Prussia-


Most days, I'm alone. I mean, I don't mind it, of course. Being alone is...good? Nah, not good, exactly...I don't mind being alone. Nope, not at all. Since I'm alone, I can do whatever I want. Like...drink. I always drink, but when I'm by myself, I don't have to worry about doing dumb things when I'm tipsy. But then again, I'm too awesome to get really tipsy. Maybe a little, but not really. Little brother always gets frustrated whenever I start to drink by myself...he really shouldn't be worrying so much about me. It's not like I completely lose it when I start drinking.

...well, I might, but...it's nothing to worry about.

Alcohol can be a very close friend or a worst enemy. It just depends on what kind of person you are, I suppose. For me, it's a close friend. When I don't have anyone else around, I dunno, it just...

Ahh.

One a day keeps the people away, they say.

I'm too awesome for those other people, anyway. Like I need them. Just...grab a bottle and chug it down. Then grab the next in the box.

Rinse, repeat. Easy as that.

Little brother thinks I'm addicted to drinking. I just like to consider it a...hobby, I guess. Somethin' I do in my free time. Is it an addiction?

...nah, it's not an addiction.

Little brother also thinks egotism plus alcohol equal a bad idea. What does he know...nothing. Nothin' at all. I'm not... "He-go-tiss-tick."

We both know I'm most certainly awesome. It isn't "he-go-kiss'em." Pfft.

I just love alcohol. It gives a bit of relief, I guess. To just...leggo.

Little brother joins me in my drinking, sometimes. But after one or two bottles, he claims he has work to do and tells me that I should stop drinkin' as well.

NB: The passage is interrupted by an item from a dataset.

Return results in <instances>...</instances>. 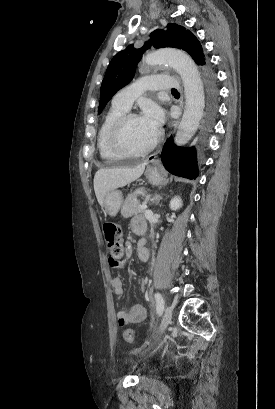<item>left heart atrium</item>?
I'll use <instances>...</instances> for the list:
<instances>
[{"label": "left heart atrium", "mask_w": 275, "mask_h": 409, "mask_svg": "<svg viewBox=\"0 0 275 409\" xmlns=\"http://www.w3.org/2000/svg\"><path fill=\"white\" fill-rule=\"evenodd\" d=\"M142 118L148 127L155 133H158L164 121L163 113L156 105L146 106Z\"/></svg>", "instance_id": "left-heart-atrium-1"}]
</instances>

...he hadn't joined me in a while...

Alcohol is pretty much the only thing we can relate to. The only time we spend together, sittin' down at the table or somethin' and just...drinkin' a bottle 'r two 'r...something. Since he's been so "busy" or whatever with work an' stuff...we haven't been hangin' out, like we used to. Hmph. I'm only his only brother. Not like I'm important or nothing...

...

Most days, I'm alone. I mean, I don' mind it, 'course. Nope, not at all...lets me drink alcohol all I want.


Howdy, guys. I finally decided to type up my old drabbles and made up a few new ones. This is a new drabble, so... I think I'm actually starting to get back into the fanfiction writing and stuff. ^^ I'm really happy about that. Writing is kind of my life. And sorry it's short, but...it is a drabble...so yeah. I'll try and update this when I can.

And like the title of the chapter suggests, he is drunk.